Suppose you have dataset \left(x^{1}, y^{1}\right) …, \left(x^{n}, y^{n}\right), where y^{(j)} \in \left\{1,2,3,4\right\}. We can learn a model of this
\begin{align} \max_{\theta} L\left(\theta\right) &= \prod_{i=1}^{n} p\left(y^{(i)} \mid x^{(i)}; \theta\right) \\ &= \prod_{i=1}^{n}\theta_{1}^{1\left\{y_{i} = 1\right\}} \dots \theta_{4}^{1\left\{y_{i} = 4\right\}} \end{align}
the derivative ends up being nice. Derivation Consider a multinomial distribution in 4 elements. Let’s write this in terms of a n exponential family.

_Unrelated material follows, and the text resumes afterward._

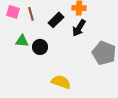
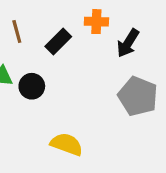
black arrow: (79, 28) -> (128, 43), moved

Consider:
\begin{equation} \begin{cases} T\left(1\right) = \mqty(1 & 0 & 0) \\ T\left(2\right) = \mqty(0&1&0) \\ T\left(3\right) = \mqty(0&0&1) \end{cases} \end{equation}
And, given \phi_{1},\phi_{2},\phi_{3}:
\begin{equation} p\left(y\right) = \phi_{1}^{T\left(y\right)_{1}} \phi_{2}^{T\left(y\right)_{2}}\phi_{3}^{T\left(y\right)_{3}}\phi_{4}^{1-\left(T\left(y\right)_{1}+T\left(y\right)_{2}+T\left(y\right)_{3}\right)} \end{equation}
Taking the \exp \log \left(^{}\right) of the above, we obtain:
\begin{equation} p\left(y\right) = \exp \left(T\left(y\right)_{1}\log \frac{\phi_{1}}{\phi_{4}} + T\left(y\right)_{2} \log \frac{\phi_{2}}{\phi_{4}} + T\left(y\right)_{3} \log \frac{\phi_{3}}{\phi_{4}} + \log\left(\phi_{4}\right)\right) \end{equation}
Which we can now rewrite in the standard form of an exponential family, for which b\left(y\right) = 1 and then:
\begin{equation} \eta = \mqty(\log \frac{\phi_{1}}{\phi_{4}} \\ \log \frac{\phi_{2}}{\phi_{4}} \\ \log \frac{\phi_{3}}{\phi_{4}}) \end{equation}
and
\begin{equation} a\left(\eta\right) = -\log \left(\phi_{4}\right) \end{equation}
\begin{equation} b\left(y\right) = 1 \end{equation}
Solving for \phi_{j} in terms of \eta, we obtain:
\begin{align} \phi_{i} &= \frac{e^{\eta_{i}}}{1 + e^{\eta_{1}}+ e^{\eta_{2}}+ e^{\eta_{3}}} \\ &= \frac{e^{\theta_{i}^{T}x}}{1+\sum_{j=1}^{3} e^{\theta_{j}^{\top} x}} \end{align}
and we have:
\begin{equation} \phi_{4} = \frac{1}{1+\sum_{j=1}^{3} e^{\theta_{j}^{T}x}} \end{equation}
You may notice:
\begin{equation} \frac{e^{\eta_{j}}}{ 1+ e^{\eta_{1}}+ e^{\eta_{2}}+ e^{\eta_{3}}} = \phi_{j} \end{equation}
for j \in [1,3], and \frac{1}{1 + e^{\eta_{1}}+ e^{\eta_{2}}+ e^{\eta_{3}}} = \phi_{4}